Mandelson’s arrest was the second news meteor to hit British national life in a row, after last week’s historic apprehension of Andrew Mountbatten-Windsor. The iconic news shot of Andrew slumped in the back of the Range Rover, with an expression of traumatized panic after a day in a police cell, gave the British public something that Americans are thirsty to see: a legal reckoning. After years of palace dithering and the murky 2022 payoff of Virginia Giuffre authorized by his protective mother, King Charles’s statement that “the law must take its course” made him look morally impeccable and decisive. It felt good, didn’t it, to see Andrew’s thick hide of royal prerogative finally being ripped away, his veil of ultimate privilege pierced at last. And it was gratifying that the photographer who caught the shot that was splashed on every front page in the world was the unpretentious Reuters journeyman Phil Noble, who, on a tip from a colleague, had driven six hours to Norfolk and raced to the unexpected location of Aylsham police station, where he caught the just-exiting car of Andrew’s security detail, pointed his camera at the back seat, and got the news moment of the year. In case there is anyone deluded enough to feel sympathy for Andrew, I submit the anecdote Paul Page, Andrew’s onetime royal protection officer, told in a 2022 documentary. When a random party girl not listed on the official log showed up at the palace to visit Andrew and was asked to wait for security clearance, the portly prince apparently blasted one of the guards on the phone as a “fat, lardy-assed c–t,” for not letting her through. Whether or not Queen Elizabeth’s epically dreadful second son ends up in the clink, Phil Noble’s picture was a thrilling karmic win for the people versus Andrew Mountbatten-Windsor.

Double Jeopardy
The two stunning arrests in the UK have cut through the endless inconclusiveness of the DOJ morass on the US side of the Atlantic. It’d be pretty incredible if, after all the sleaze oozing out from the Epstein files, the only judicial scalps are a hapless royal buffoon and a woefully heedless British ambassador. Over here, fourteen elite leaders, from Wall Street titans to celebrity scholars and white-shoe lawyers, have been shamed and cast into professional purgatory, but no one yet has been arrested, except the pixie-haired society pimp with the cut-glass British accent awaiting Trump’s pardon in the Bryan federal prison camp in Texas.

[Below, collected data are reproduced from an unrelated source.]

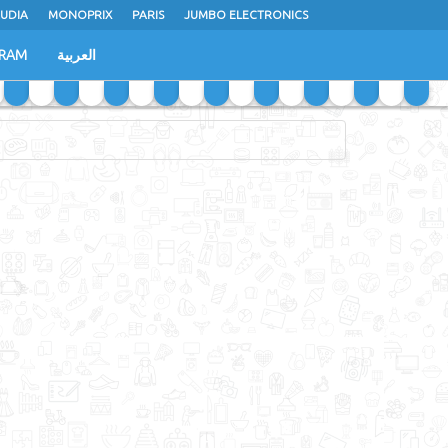
UDIA
MONOPRIX
PARIS
JUMBO ELECTRONICS
GRAM
العربية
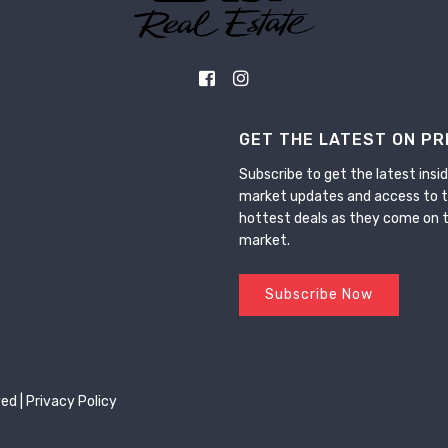
GET THE LATEST ON PR
Subscribe to get the latest insid
market updates and access to 
hottest deals as they come on 
market.
Subscribe Now
ed |
Privacy Policy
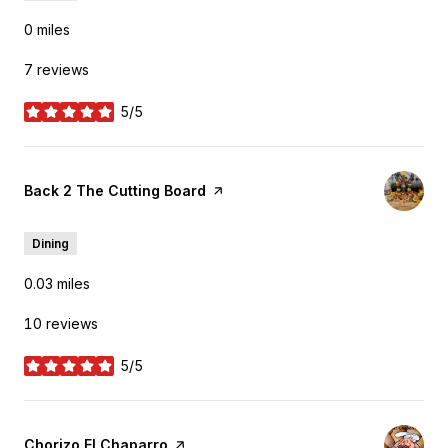
0
miles
7 reviews
5/5
stars
Visit the
Back 2 The Cutting Board
page on Yelp
Dining
0.03
miles
10 reviews
5/5
stars
Visit the
Chorizo El Chaparro
page on Yelp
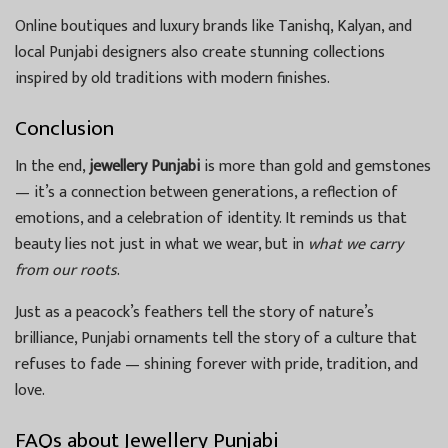
Online boutiques and luxury brands like Tanishq, Kalyan, and
local Punjabi designers also create stunning collections
inspired by old traditions with modern finishes.
Conclusion
In the end,
jewellery Punjabi
is more than gold and gemstones
— it’s a connection between generations, a reflection of
emotions, and a celebration of identity. It reminds us that
beauty lies not just in what we wear, but in
what we carry
from our roots
.
Just as a peacock’s feathers tell the story of nature’s
brilliance, Punjabi ornaments tell the story of a culture that
refuses to fade — shining forever with pride, tradition, and
love.
FAQs about Jewellery Punjabi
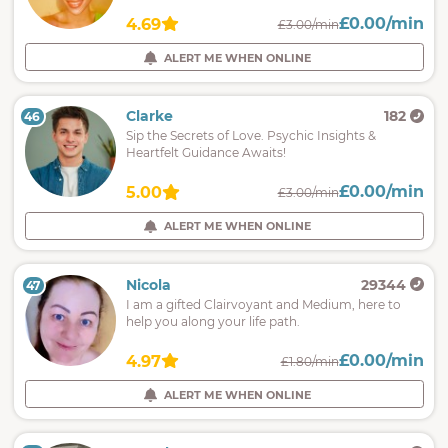
£0.00/min
4.69
£3.00/min
ALERT ME WHEN ONLINE
Clarke
182
46
Sip the Secrets of Love. Psychic Insights &
Heartfelt Guidance Awaits!
£0.00/min
5.00
£3.00/min
ALERT ME WHEN ONLINE
Nicola
29344
47
I am a gifted Clairvoyant and Medium, here to
help you along your life path.
£0.00/min
4.97
£1.80/min
ALERT ME WHEN ONLINE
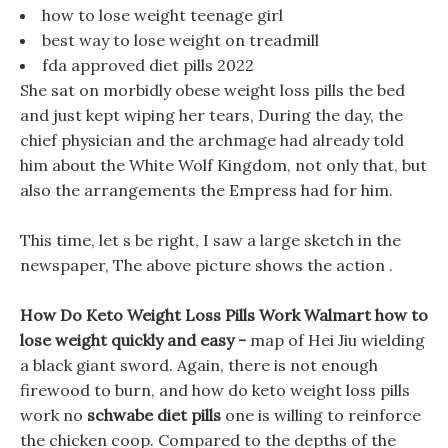
how to lose weight teenage girl
best way to lose weight on treadmill
fda approved diet pills 2022
She sat on morbidly obese weight loss pills the bed
and just kept wiping her tears, During the day, the
chief physician and the archmage had already told
him about the White Wolf Kingdom, not only that, but
also the arrangements the Empress had for him.
This time, let s be right, I saw a large sketch in the
newspaper, The above picture shows the action .
How Do Keto Weight Loss Pills Work Walmart how to
lose weight quickly and easy -
map of Hei Jiu wielding
a black giant sword. Again, there is not enough
firewood to burn, and how do keto weight loss pills
work no
schwabe diet pills
one is willing to reinforce
the chicken coop. Compared to the depths of the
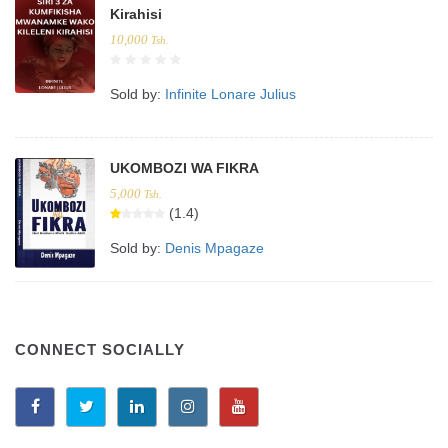
Kirahisi
10,000
Tsh.
Sold by:
Infinite Lonare Julius
UKOMBOZI WA FIKRA
5,000
Tsh.
(1.4)
Sold by:
Denis Mpagaze
CONNECT SOCIALLY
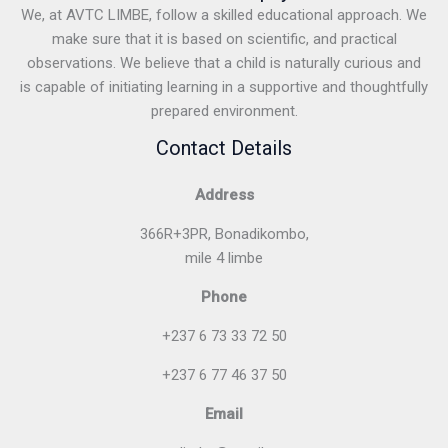
We, at AVTC LIMBE, follow a skilled educational approach. We
make sure that it is based on scientific, and practical
observations. We believe that a child is naturally curious and
is capable of initiating learning in a supportive and thoughtfully
prepared environment.
Contact Details
Address
366R+3PR, Bonadikombo,
mile 4 limbe
Phone
+237 6 73 33 72 50
+237 6 77 46 37 50
Email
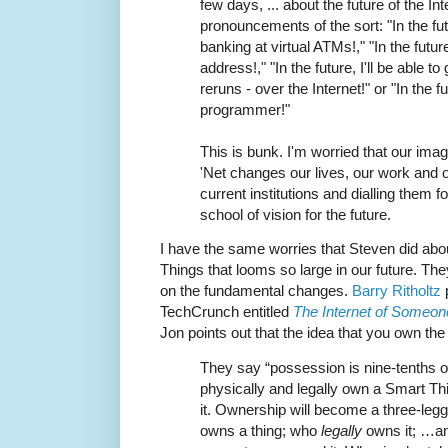
few days, ... about the future of the In
pronouncements of the sort: "In the fut
banking at virtual ATMs!," "In the futur
address!," "In the future, I'll be able to
reruns - over the Internet!" or "In the 
programmer!"
This is bunk. I'm worried that our imag
'Net changes our lives, our work and ou
current institutions and dialling them f
school of vision for the future.
I have the same worries that Steven did abou
Things that looms so large in our future. They
on the fundamental changes.
Barry Ritholtz
p
TechCrunch entitled
The Internet of Someon
Jon points out that the idea that you own th
They say “possession is nine-tenths of
physically and legally own a Smart Thi
it. Ownership will become a three-leg
owns a thing; who
legally
owns it; …an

Perhaps the contents of the just-discovered six storage units Epstein owned across the US will give us something more tangible than a sinkhole of reputations. Thanks to enterprising Telegraph reporters who noted payments to the locker companies on Epstein’s credit card bills in the files, we can now expect the rotting effluvia from all the stashed hard drives, computers, and photographs, hidden by Epstein’s private detectives from the FBI raids on his multiple mansions. Remember when he told the 16-year-old Virginia Giuffre, “I own the Palm Beach police department”? It was easy for him to be tipped off that a law enforcement sweep was coming. Perhaps the only time Epstein told the truth was in his answer to Steve Bannon’s startling question, “Do you think you’re the devil himself?” With his customary Cupid bow smirk, Epstein replied, “No, but I do have a good mirror.”

Maybe Epstein was the mirror himself. But his reflection gave an x-ray of other people’s moral weakness. In a society built on credit and credibility, a single evil actor who grasps the fallibility of his fellows can entangle all.